Solo qualche giorno fa abbiamo parlato della possibilità che la Rai potesse richiedere il canone a tutti coloro che sono in possesso di uno smartphone e tablet, appellandosi ad una legge del 1938 secondo cui chiunque sia in possesso di un apparecchio in grado di ricevere un segnale audiovisivo deve pagare una tassa.

Le polemiche sono state tantissime e bisogna dire che la RAI sembra averne tenuto conto visto che è stato diramato un comunicato stampa DOPO che la notizia è stata portata a galla in tantissimi blog ed è stata poi diffusa dai lettori sui social network.

In un comunicato stampa diramato da Repubblica, la Rai ha dichiarato: “La lettera inviata dalla Direzione Abbonamenti Rai si riferisce esclusivamente al canone speciale dovuto da imprese, società ed enti nel caso in cui i computer siano utilizzati come televisori (digital signage) fermo restando che il canone speciale non va corrisposto nel caso in cui tali imprese, società ed enti abbiamo già provveduto al pagamento per il possesso di uno o più’ televisori… Si ribadisce che in Italia il canone ordinario deve essere pagato solo per il possesso di un televisore“.

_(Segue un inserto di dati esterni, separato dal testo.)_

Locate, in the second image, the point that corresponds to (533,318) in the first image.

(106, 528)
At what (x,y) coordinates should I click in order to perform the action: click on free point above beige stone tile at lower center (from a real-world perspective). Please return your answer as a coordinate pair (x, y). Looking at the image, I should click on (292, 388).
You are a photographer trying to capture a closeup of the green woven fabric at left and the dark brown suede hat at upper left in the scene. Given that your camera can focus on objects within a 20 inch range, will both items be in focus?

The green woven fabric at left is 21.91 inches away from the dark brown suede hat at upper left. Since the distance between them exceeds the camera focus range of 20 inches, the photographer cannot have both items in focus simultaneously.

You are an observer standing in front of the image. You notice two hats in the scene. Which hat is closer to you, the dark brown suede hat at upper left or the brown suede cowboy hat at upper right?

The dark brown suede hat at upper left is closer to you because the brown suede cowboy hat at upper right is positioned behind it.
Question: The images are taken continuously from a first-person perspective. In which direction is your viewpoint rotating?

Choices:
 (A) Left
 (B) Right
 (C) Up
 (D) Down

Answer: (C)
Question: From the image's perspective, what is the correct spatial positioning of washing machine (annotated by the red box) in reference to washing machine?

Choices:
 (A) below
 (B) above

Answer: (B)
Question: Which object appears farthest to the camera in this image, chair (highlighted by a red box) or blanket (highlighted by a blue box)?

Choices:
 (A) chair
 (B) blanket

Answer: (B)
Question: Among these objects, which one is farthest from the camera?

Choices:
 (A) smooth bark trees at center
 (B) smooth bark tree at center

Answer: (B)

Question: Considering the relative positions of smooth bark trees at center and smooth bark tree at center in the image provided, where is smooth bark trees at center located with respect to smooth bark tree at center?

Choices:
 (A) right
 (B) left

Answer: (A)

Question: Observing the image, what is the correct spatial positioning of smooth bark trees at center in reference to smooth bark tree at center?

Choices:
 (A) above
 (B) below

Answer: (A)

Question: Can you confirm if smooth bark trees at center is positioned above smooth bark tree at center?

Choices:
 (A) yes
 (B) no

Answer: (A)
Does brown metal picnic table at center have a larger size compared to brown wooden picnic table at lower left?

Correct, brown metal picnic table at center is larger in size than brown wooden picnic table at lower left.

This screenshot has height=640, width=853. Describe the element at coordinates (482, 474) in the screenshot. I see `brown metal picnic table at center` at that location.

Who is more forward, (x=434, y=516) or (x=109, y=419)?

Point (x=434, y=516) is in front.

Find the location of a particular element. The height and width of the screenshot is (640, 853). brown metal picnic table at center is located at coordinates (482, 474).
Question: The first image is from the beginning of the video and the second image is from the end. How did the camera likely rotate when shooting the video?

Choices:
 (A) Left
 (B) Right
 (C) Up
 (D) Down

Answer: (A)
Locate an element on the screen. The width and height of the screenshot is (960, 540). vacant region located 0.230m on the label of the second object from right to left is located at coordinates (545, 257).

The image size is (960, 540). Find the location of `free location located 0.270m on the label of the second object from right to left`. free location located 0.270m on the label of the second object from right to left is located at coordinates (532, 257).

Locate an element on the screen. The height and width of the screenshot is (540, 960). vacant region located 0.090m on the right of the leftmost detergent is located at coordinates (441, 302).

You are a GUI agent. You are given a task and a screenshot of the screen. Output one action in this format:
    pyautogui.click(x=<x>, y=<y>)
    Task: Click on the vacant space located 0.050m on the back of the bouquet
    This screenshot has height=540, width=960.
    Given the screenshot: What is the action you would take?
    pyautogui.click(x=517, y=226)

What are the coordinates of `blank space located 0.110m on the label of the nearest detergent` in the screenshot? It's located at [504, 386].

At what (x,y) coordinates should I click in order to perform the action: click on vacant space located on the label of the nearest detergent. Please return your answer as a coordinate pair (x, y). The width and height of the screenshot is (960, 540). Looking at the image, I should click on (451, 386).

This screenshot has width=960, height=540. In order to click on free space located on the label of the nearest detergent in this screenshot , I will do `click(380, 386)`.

La notizia è senza ombra di dubbio estremamente positiva, soprattutto perché è l’ennesima dimostrazione della potenza che possono avere blog e social network nell’influenzare enti e società come la RAI.

Soddisfazione anche da parte di presidente di Confindustria Digitale Stefano Parisi, il quale ritiene che appellarsi ad una legge del 1938 per tassare tecnologie degli anni 2000, non è altro che un’interpretazione arbitraria non supportata da alcun riferimento legislativo.